• Problem details:
Would you copy the lines below exactly and omit the images?

Rendered page images
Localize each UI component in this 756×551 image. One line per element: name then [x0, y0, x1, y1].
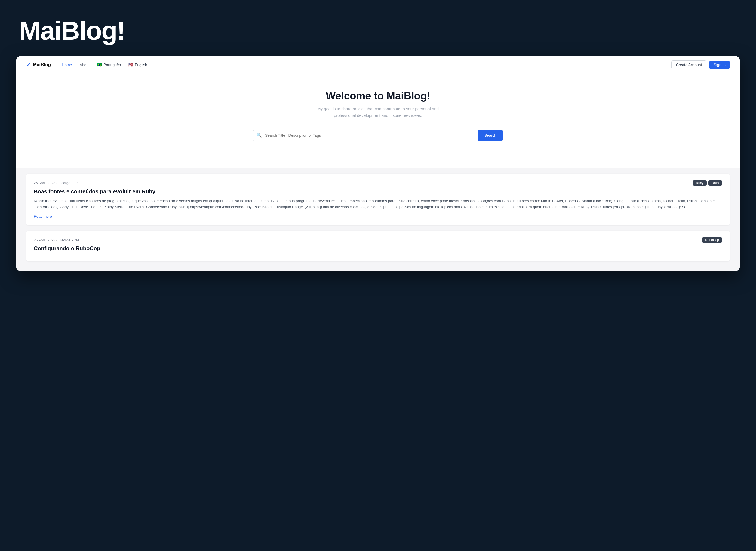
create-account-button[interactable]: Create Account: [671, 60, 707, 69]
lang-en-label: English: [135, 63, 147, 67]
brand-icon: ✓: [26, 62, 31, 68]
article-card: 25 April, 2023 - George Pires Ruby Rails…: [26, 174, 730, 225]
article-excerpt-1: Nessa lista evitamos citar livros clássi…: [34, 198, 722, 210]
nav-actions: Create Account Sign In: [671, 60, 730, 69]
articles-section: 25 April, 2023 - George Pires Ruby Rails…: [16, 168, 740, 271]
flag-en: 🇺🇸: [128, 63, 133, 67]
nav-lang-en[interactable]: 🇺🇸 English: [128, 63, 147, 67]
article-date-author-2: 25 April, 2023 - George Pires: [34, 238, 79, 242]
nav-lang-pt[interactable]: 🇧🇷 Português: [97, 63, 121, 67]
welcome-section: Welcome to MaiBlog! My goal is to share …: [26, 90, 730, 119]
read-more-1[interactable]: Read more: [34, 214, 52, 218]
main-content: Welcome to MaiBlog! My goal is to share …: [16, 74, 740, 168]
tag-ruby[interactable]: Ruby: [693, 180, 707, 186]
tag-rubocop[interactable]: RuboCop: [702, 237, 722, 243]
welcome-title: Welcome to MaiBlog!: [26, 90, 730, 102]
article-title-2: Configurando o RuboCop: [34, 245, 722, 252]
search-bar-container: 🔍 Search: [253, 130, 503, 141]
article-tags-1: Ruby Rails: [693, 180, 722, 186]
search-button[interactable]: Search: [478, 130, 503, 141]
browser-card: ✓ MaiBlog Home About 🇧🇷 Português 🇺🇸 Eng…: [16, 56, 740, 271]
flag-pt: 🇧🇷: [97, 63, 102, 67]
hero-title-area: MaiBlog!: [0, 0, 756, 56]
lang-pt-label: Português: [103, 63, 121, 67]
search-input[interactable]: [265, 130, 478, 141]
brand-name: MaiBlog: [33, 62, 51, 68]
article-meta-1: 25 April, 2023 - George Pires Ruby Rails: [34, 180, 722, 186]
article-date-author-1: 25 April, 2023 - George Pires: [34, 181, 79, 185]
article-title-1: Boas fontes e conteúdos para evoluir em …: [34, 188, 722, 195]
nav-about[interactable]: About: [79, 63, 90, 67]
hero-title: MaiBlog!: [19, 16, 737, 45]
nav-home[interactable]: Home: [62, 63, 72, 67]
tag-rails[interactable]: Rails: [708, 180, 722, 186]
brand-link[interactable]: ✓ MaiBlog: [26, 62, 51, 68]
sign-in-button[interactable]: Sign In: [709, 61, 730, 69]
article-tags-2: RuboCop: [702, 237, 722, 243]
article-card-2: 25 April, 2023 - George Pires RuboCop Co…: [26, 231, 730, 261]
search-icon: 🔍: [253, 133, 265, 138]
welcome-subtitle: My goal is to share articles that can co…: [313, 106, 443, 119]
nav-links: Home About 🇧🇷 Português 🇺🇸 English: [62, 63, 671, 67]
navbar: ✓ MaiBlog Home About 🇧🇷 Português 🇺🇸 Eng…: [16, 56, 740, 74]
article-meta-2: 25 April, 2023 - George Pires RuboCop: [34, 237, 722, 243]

• Solution to the exercise:
Localize each UI component in this 756×551 image. One line per element: name then [x0, y0, x1, y1].
create-account-button[interactable]: Create Account: [671, 60, 707, 69]
lang-en-label: English: [135, 63, 147, 67]
brand-icon: ✓: [26, 62, 31, 68]
article-card: 25 April, 2023 - George Pires Ruby Rails…: [26, 174, 730, 225]
article-excerpt-1: Nessa lista evitamos citar livros clássi…: [34, 198, 722, 210]
nav-actions: Create Account Sign In: [671, 60, 730, 69]
articles-section: 25 April, 2023 - George Pires Ruby Rails…: [16, 168, 740, 271]
flag-en: 🇺🇸: [128, 63, 133, 67]
nav-lang-en[interactable]: 🇺🇸 English: [128, 63, 147, 67]
article-date-author-2: 25 April, 2023 - George Pires: [34, 238, 79, 242]
nav-lang-pt[interactable]: 🇧🇷 Português: [97, 63, 121, 67]
welcome-section: Welcome to MaiBlog! My goal is to share …: [26, 90, 730, 119]
read-more-1[interactable]: Read more: [34, 214, 52, 218]
main-content: Welcome to MaiBlog! My goal is to share …: [16, 74, 740, 168]
tag-ruby[interactable]: Ruby: [693, 180, 707, 186]
tag-rubocop[interactable]: RuboCop: [702, 237, 722, 243]
welcome-title: Welcome to MaiBlog!: [26, 90, 730, 102]
article-title-2: Configurando o RuboCop: [34, 245, 722, 252]
search-bar-container: 🔍 Search: [253, 130, 503, 141]
article-tags-1: Ruby Rails: [693, 180, 722, 186]
search-button[interactable]: Search: [478, 130, 503, 141]
browser-card: ✓ MaiBlog Home About 🇧🇷 Português 🇺🇸 Eng…: [16, 56, 740, 271]
flag-pt: 🇧🇷: [97, 63, 102, 67]
hero-title-area: MaiBlog!: [0, 0, 756, 56]
lang-pt-label: Português: [103, 63, 121, 67]
search-input[interactable]: [265, 130, 478, 141]
brand-name: MaiBlog: [33, 62, 51, 68]
article-meta-1: 25 April, 2023 - George Pires Ruby Rails: [34, 180, 722, 186]
article-date-author-1: 25 April, 2023 - George Pires: [34, 181, 79, 185]
article-title-1: Boas fontes e conteúdos para evoluir em …: [34, 188, 722, 195]
nav-about[interactable]: About: [79, 63, 90, 67]
hero-title: MaiBlog!: [19, 16, 737, 45]
nav-home[interactable]: Home: [62, 63, 72, 67]
tag-rails[interactable]: Rails: [708, 180, 722, 186]
brand-link[interactable]: ✓ MaiBlog: [26, 62, 51, 68]
sign-in-button[interactable]: Sign In: [709, 61, 730, 69]
article-tags-2: RuboCop: [702, 237, 722, 243]
article-card-2: 25 April, 2023 - George Pires RuboCop Co…: [26, 231, 730, 261]
search-icon: 🔍: [253, 133, 265, 138]
welcome-subtitle: My goal is to share articles that can co…: [313, 106, 443, 119]
nav-links: Home About 🇧🇷 Português 🇺🇸 English: [62, 63, 671, 67]
navbar: ✓ MaiBlog Home About 🇧🇷 Português 🇺🇸 Eng…: [16, 56, 740, 74]
article-meta-2: 25 April, 2023 - George Pires RuboCop: [34, 237, 722, 243]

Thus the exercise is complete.